Refers to the time granularity considered for analyzing power system operations and planning.
  • Short-term: Focuses on immediate operational decisions, covering minutes to a day, essential for dispatching resources and managing real-time fluctuations in power supply.
  • Long-term: Used for strategic planning over weeks to years, crucial for infrastructure development, integration of renewables, and long-term investment decisions.

Sector Coupling

The consideration of sector coupling depends on whether the flexibility resources involve multiple energy vectors, specifically heat and gas. Sector-coupled flexibility resources can include individual units such as CHP (Combined Heat and Power) plants and electrolyzers, or entire systems like gas networks.

Multi-time-scale

If checked, it implies that the specific flexibility model under consideration is capable of integrating and analyzing flexibility across multiple time scales (short-term, medium-term, long-term) simultaneously or dynamically. This means the model can handle and optimize flexibility requirements and resources across these different scales in a cohesive manner, which is essential for comprehensive energy system planning and operation.

Mediator

Facilitates the matching of flexibility requirements with flexibility potentials within an energy system. It acts as an intermediary that helps integrate and optimize the use of available flexibility resources, ensuring that the power system can efficiently respond to fluctuations in demand and supply.
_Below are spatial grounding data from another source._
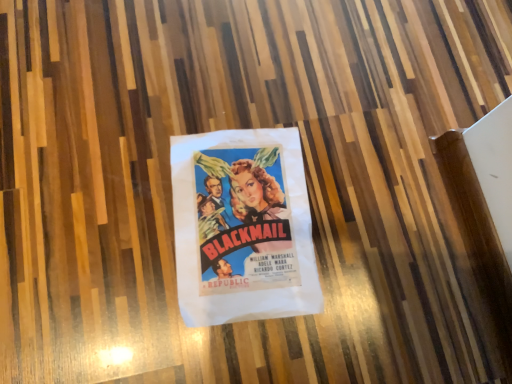 In order to face white paper poster at center, should I rotate leftwards or rightwards?

Rotate left and turn 1.441 degrees.

This screenshot has height=384, width=512. In order to click on white paper poster at center in this screenshot , I will do `click(242, 227)`.

Describe the element at coordinates (242, 227) in the screenshot. This screenshot has width=512, height=384. I see `white paper poster at center` at that location.

What is the approximate height of white paper poster at center?

The height of white paper poster at center is 1.16 inches.

You are a GUI agent. You are given a task and a screenshot of the screen. Output one action in this format:
    pyautogui.click(x=<x>, y=<y>)
    Task: Click on the white paper poster at center
    The image size is (512, 384).
    Given the screenshot: What is the action you would take?
    (242, 227) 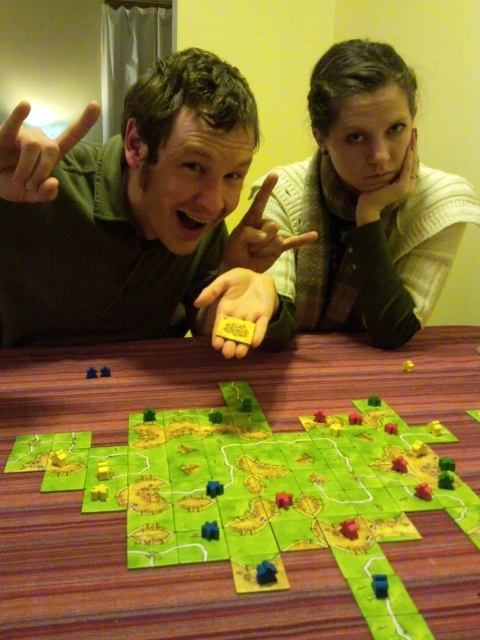 You are a player in the board game and need to place your new token on the board. The new token is exactly the same width as the green paper map at center. Can you place it on the space where the matte yellow token at center is currently located?

The matte yellow token at center might be wider than the green paper map at center. Since the new token has the same width as the green paper map at center, it might not fit in the space occupied by the matte yellow token at center because the existing token could be wider.

You are playing a board game and need to place a new token. The game rules state that the new token must be placed to the right of the green paper map at center. Can the matte yellow token at center be used for this placement?

The matte yellow token at center is currently to the left of the green paper map at center, so placing it to the right of the green paper map at center would require moving it. Since the question is about using the existing placement, the matte yellow token at center cannot be used for this placement as it is not already to the right of the green paper map at center.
Common examples of flexibility mediators include the power grid itself, which redistributes energy, and market mechanisms that allow for the trading of flexibility services to balance the system.

Uncertainty

Refers to the unpredictability associated with various factors that affect the balance between electricity supply and demand. This includes variability in renewable energy production due to weather conditions, fluctuations in consumer demand, and potential equipment malfunctions or failures. Addressing uncertainty in flexibility models is crucial for ensuring that the power system can reliably handle unexpected changes and maintain stability under diverse operational conditions.

Aggregation

Refers to the model's ability to combine multiple smaller units of flexibility resources (like residential batteries, electric vehicles, or demand response participants) into a single, manageable entity. This aggregation allows for more effective coordination and utilization of distributed resources, enhancing their overall impact on grid stability and efficiency. By treating multiple small-scale assets as a unified group, operators can deploy flexibility more strategically, optimizing responses to grid demands and reducing operational complexities.